Anyway, Murray Rothbard stated this about mainstream Keynesian in his Chaos Theory article:
Here the chaos theorists have directly challenged orthodox neoclassical theory of the stock market, which assumes that the expectations of the market are “rational,” that is, are omniscient about the future. If all stock or commodity market prices perfectly discount and incorporate perfect knowledge of the future, then the patterns of stock market prices must be purely accidental, meaningless, and random (“random walk”), since all the underlying basic knowledge is already known and incorporated into the price. [I]f rational expectations theory violates the real world, then so too does general equilibrium, the use of the calculus in assuming infinitesimally small steps, perfect knowledge, and all the rest of the elaborate neo-classical apparatus.
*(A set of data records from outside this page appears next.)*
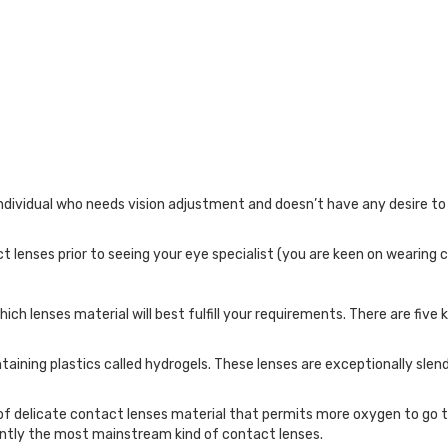
ndividual who needs vision adjustment and doesn’t have any desire to
 lenses prior to seeing your eye specialist (you are keen on wearing c
h lenses material will best fulfill your requirements. There are five ki
taining plastics called hydrogels. These lenses are exceptionally slend
t of delicate contact lenses material that permits more oxygen to go 
rently the most mainstream kind of contact lenses.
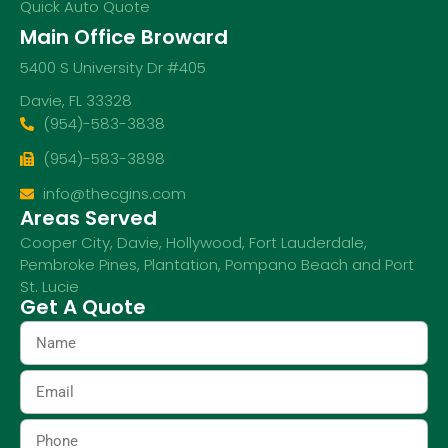
Quick Auto Quote
Main Office Broward
5400 S University Dr #405
Davie, FL 33328
(954)-583-3838
(954)-583-3898
info@thecgins.com
Areas Served
Cooper City
,
Davie
,
Hollywood
,
Fort Lauderdale
,
Pembroke Pines
,
Plantation
,
Pompano Beach
and
Port
St. Lucie
Get A Quote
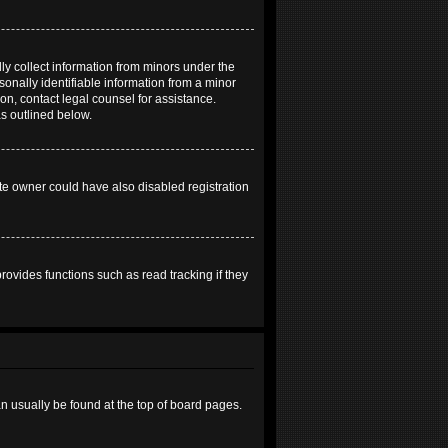
ly collect information from minors under the
onally identifiable information from a minor
 on, contact legal counsel for assistance.
as outlined below.
te owner could have also disabled registration
ovides functions such as read tracking if they
can usually be found at the top of board pages.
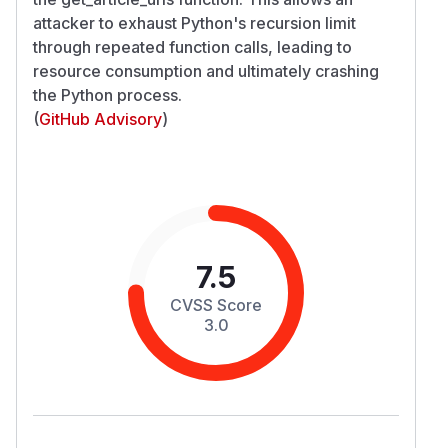
attacker to exhaust Python's recursion limit
through repeated function calls, leading to
resource consumption and ultimately crashing
the Python process.
(
GitHub Advisory
)
7.5
CVSS Score
3.0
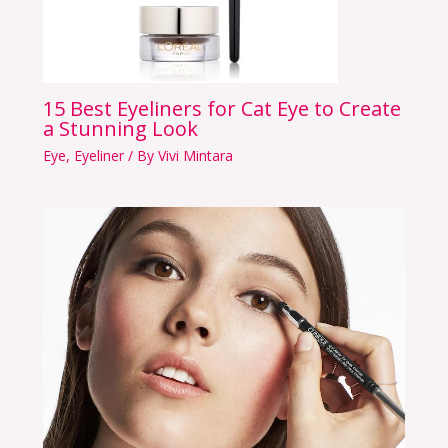
15 Best Eyeliners for Cat Eye to Create
a Stunning Look
Eye
,
Eyeliner
/ By
Vivi Mintara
What I want to show here is not the theory of Chaos Theory, but just know that they have similar critiques on mainstream economics as the heterodoxy, more specifically, the Austrians. Here Rothbard made a strong case that the rational expectation assumption in mainstream economics was absurd because it assumed that people were ‘omniscient about the future.’ Furthermore, a rejection of this flawed assumption also implied a rejection of general equilibrium, perfect knowledge and ‘the rest of the elaborate neoclassical apparatus.’ On the whole I agree with Rothbard, but does Rothbard actually believe this? Keep this question in mind.
Roger Garrison is known for his interpretation of the Austrian Theory of the Business Cycle and of Capital Theory. In the early 70’s, Garrison wrote a paper, Austrian Macroeconomics: A Diagrammatical Exposition, merging the ideas of the structure of capital with models, which had neoclassical assumptions, a key assumption was the general equilibrium. Now one would assume that Rothbard would have been against this, considering that the Rothbard passage above rejected the assumptions that Garrison made in his models. But Rothbard liked this concept, hell, Garrison said that the reason Rothbard invited him over to his house for the first time was because of his paper, and as Garrison said, the reviews were generally positive. And ‘Rothbard was clearly enthused about the diagrammatical exposition; he saw it as beating the Keynesians at their own game.‘*
Beating Keynesians at their own game? To me, that is probably one of the worst quotes ever by an Austrian Economist. Yes, lets beat X by using X’s flawed theories, what kind of logic is that? This quote basically implies that the Austrian movement saw this neoclassical synthesis has a positive, but yet I thought Austrian Economics opposed neoclassical theory.
So now back to our question: Does Rothbard actually believe his criticisms towards neoclassical theory? Does he only reject neoclassical theory whenever Keynesians use it and praise it whenever Austrians use it?